Yaa Asantewaa, Lina Iris Viktor, 2016. Courtesy of the artist.

Viktor often uses her own body in her art. However, she does not see the works as self-portraits, but instead as a series of different characters who she plays. For example, in Yaa Asantewaa (2016) the artist homages the warrior queen of the same name from the Ashanti Empire. Face painted inky black, body poised and defiant, Viktor challenges societal and historical ideas of blackness through the pure materiality of the colour itself. Thus, the ornate portrait embodies the cultural affluence of the African continent with historic specificity and nuance. At the same time, its mesmerising patterns and lustrous textures speak to a more universal form of spiritual transcendence — both of and beyond the stories it tells.

“To me, the relationship between black and gold is a very natural conversation… they are siblings.”
Constellations I , Lina Iris Viktor, 2016. Courtesy of the artist and Mariane Ibrahim Gallery.
lina iris viktor prima
Materia Prima II, Lina Iris Viktor,2017-2018. Courtesy of the artist and Mariane Ibrahim Gallery.

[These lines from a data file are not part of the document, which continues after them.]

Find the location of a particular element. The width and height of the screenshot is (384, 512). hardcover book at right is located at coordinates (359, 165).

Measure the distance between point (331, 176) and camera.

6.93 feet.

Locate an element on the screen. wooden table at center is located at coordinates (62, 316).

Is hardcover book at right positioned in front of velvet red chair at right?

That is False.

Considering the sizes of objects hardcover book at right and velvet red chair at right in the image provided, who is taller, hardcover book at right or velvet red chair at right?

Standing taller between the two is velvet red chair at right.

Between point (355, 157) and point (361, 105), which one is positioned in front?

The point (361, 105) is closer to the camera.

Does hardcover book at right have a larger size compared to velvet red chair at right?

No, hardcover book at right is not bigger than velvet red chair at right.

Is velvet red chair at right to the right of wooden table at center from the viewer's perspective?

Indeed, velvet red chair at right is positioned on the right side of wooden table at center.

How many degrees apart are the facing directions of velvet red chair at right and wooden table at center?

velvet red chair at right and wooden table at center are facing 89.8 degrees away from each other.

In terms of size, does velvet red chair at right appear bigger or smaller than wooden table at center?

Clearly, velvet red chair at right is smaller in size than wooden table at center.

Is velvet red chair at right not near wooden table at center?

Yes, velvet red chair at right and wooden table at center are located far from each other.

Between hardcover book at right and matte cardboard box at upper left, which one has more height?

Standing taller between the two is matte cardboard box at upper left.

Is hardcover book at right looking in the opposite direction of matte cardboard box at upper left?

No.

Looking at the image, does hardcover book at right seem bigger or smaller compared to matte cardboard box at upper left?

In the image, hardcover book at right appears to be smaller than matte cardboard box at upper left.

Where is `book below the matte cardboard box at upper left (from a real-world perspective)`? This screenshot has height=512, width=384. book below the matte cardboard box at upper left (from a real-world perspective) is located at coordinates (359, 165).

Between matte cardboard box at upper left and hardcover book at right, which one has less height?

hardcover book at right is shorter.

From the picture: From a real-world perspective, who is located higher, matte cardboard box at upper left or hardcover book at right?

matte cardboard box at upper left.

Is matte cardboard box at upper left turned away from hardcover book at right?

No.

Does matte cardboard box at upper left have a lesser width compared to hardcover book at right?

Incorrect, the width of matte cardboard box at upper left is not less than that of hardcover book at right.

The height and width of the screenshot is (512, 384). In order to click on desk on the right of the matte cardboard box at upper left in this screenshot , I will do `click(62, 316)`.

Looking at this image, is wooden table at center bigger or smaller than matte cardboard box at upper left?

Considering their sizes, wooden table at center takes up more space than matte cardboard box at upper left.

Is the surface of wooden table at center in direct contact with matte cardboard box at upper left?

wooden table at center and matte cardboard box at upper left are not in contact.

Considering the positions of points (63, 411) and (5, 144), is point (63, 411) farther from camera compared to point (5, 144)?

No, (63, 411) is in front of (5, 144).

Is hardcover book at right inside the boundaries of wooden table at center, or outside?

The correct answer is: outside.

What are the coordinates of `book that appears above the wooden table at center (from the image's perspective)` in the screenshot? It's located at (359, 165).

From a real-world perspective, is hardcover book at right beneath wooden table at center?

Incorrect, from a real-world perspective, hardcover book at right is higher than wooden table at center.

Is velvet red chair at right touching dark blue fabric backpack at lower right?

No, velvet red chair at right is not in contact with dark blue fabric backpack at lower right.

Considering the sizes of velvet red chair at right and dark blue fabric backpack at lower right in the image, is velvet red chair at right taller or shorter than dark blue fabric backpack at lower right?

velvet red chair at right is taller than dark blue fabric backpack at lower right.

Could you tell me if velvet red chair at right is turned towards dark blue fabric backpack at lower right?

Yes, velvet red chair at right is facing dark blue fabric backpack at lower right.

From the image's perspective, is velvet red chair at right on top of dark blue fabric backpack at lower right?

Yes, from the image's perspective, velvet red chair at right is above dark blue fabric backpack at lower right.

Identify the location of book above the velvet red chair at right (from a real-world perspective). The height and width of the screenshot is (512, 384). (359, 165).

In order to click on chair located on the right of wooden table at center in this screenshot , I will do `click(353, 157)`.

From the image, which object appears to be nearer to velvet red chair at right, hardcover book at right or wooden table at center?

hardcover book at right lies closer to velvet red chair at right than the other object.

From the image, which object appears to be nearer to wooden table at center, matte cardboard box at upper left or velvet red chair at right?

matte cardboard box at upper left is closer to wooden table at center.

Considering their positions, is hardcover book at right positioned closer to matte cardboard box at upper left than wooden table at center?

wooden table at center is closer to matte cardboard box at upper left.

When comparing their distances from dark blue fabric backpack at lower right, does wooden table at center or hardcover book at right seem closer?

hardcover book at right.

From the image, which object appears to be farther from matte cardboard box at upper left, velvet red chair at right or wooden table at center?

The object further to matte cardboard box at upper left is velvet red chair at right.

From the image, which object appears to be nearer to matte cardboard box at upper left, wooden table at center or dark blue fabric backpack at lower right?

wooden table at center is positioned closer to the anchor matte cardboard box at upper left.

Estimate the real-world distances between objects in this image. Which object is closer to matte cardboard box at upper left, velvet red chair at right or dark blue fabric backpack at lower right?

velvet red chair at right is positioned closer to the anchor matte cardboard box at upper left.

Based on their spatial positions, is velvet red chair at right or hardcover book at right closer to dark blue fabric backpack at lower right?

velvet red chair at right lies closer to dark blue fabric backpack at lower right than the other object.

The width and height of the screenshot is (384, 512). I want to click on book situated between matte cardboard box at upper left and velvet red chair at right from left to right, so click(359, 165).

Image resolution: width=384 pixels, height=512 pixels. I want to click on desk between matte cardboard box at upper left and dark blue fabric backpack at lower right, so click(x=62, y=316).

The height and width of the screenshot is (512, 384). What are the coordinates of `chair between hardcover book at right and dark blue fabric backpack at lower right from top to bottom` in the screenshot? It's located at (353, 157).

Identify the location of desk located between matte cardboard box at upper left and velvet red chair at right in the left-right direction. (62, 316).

Viktor uses a complex and methodical process to create her works. For her figurative compositions, she starts by photographing her own body. The photographic prints are then layered with pigment before bold gold-leaf patterns are added on top. Resin or lacquer is then applied to the surface to create different sheens of black. Viktor calls her art “light-works,” referring to their symbolic use of extreme contrasting colours. Via her canvases, Viktor deftly poses philosophical questions as to the nature of black and gold, light and dark, life and death.